◆ Your objective
Write all of the entries out again exactly, but not the images.

[Records shown Boundary: Start]

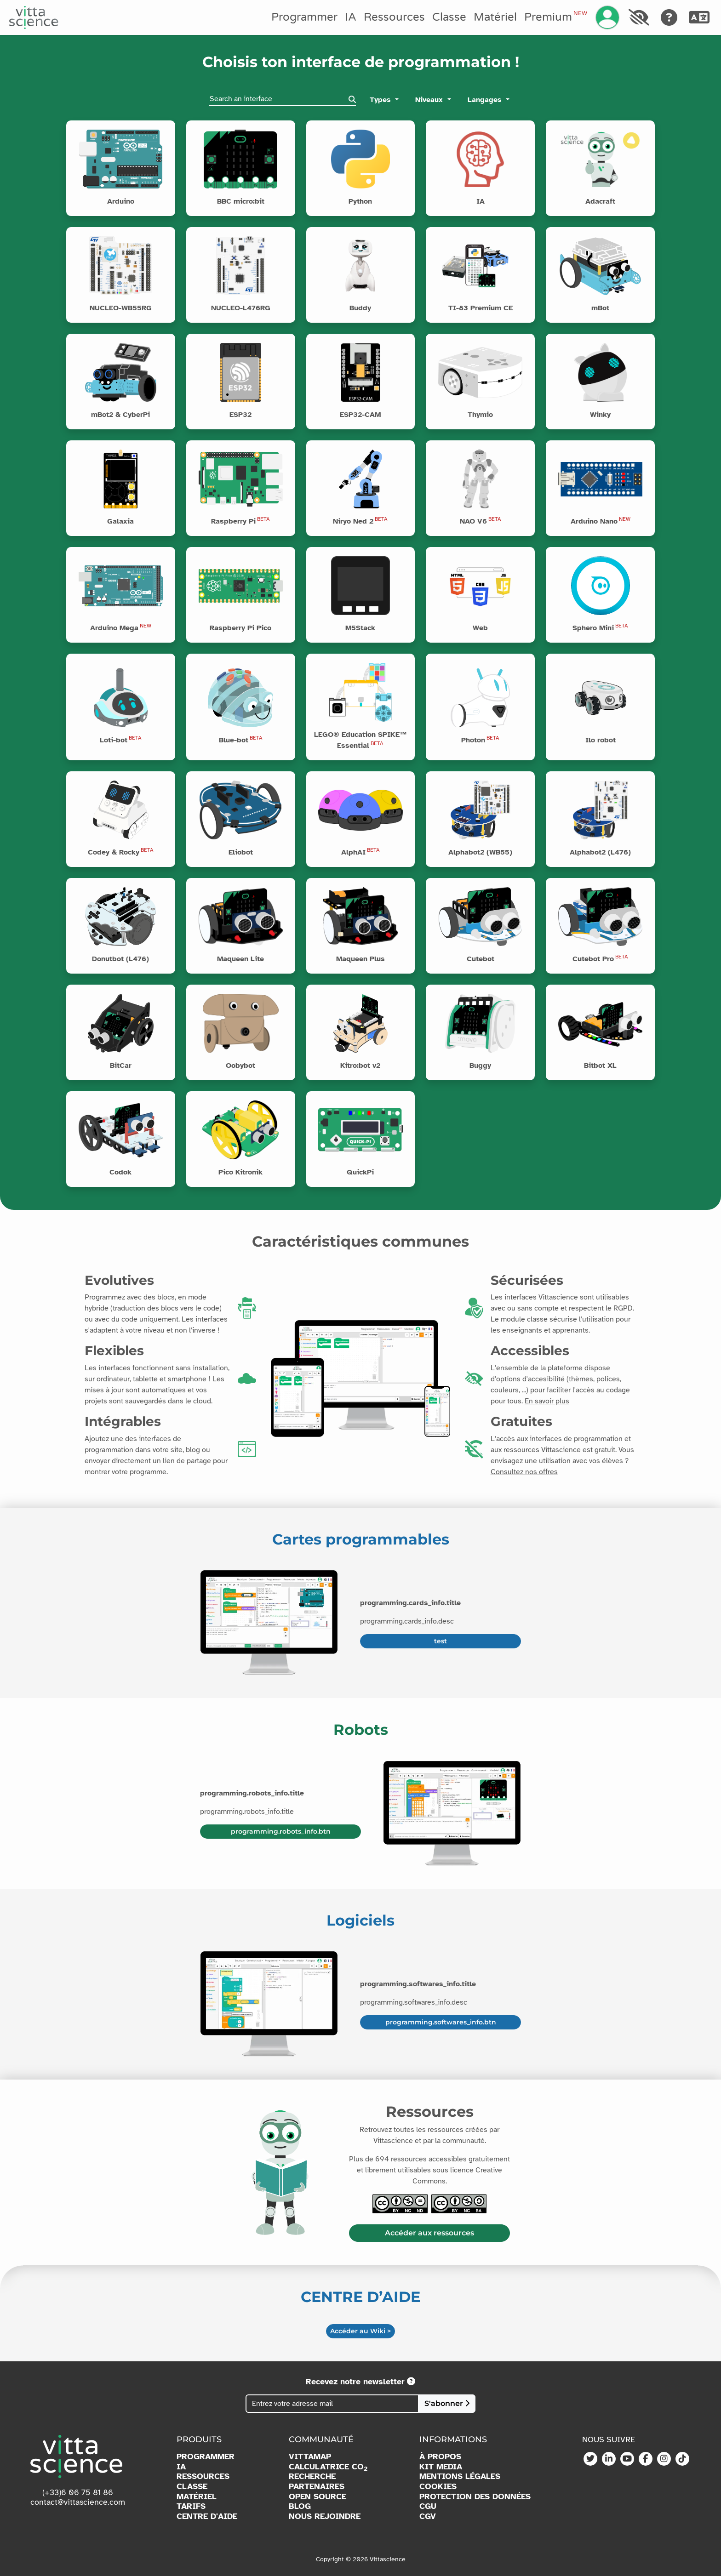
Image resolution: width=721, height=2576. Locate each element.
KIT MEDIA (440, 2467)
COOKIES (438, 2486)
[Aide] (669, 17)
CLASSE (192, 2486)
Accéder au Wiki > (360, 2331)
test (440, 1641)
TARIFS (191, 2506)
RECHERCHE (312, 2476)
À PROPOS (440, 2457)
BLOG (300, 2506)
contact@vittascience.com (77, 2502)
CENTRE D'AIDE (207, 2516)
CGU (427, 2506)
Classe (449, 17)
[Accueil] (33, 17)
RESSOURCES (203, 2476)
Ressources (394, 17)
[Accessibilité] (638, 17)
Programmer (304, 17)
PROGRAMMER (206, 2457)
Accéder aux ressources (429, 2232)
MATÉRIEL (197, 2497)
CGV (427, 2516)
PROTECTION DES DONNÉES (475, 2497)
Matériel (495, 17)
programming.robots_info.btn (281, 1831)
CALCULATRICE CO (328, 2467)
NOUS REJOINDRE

[Records shown Boundary: End]

◆ Answer to this exercise
Image resolution: width=721, height=2576. Locate each element.
KIT MEDIA (440, 2467)
COOKIES (438, 2486)
[Aide] (669, 17)
CLASSE (192, 2486)
Accéder au Wiki > (360, 2331)
test (440, 1641)
TARIFS (191, 2506)
RECHERCHE (312, 2476)
À PROPOS (440, 2457)
BLOG (300, 2506)
contact@vittascience.com (77, 2502)
CENTRE D'AIDE (207, 2516)
CGU (427, 2506)
Classe (449, 17)
[Accueil] (33, 17)
RESSOURCES (203, 2476)
Ressources (394, 17)
[Accessibilité] (638, 17)
Programmer (304, 17)
PROGRAMMER (206, 2457)
Accéder aux ressources (429, 2232)
MATÉRIEL (197, 2497)
CGV (427, 2516)
PROTECTION DES DONNÉES (475, 2497)
Matériel (495, 17)
programming.robots_info.btn (281, 1831)
CALCULATRICE CO (328, 2467)
NOUS REJOINDRE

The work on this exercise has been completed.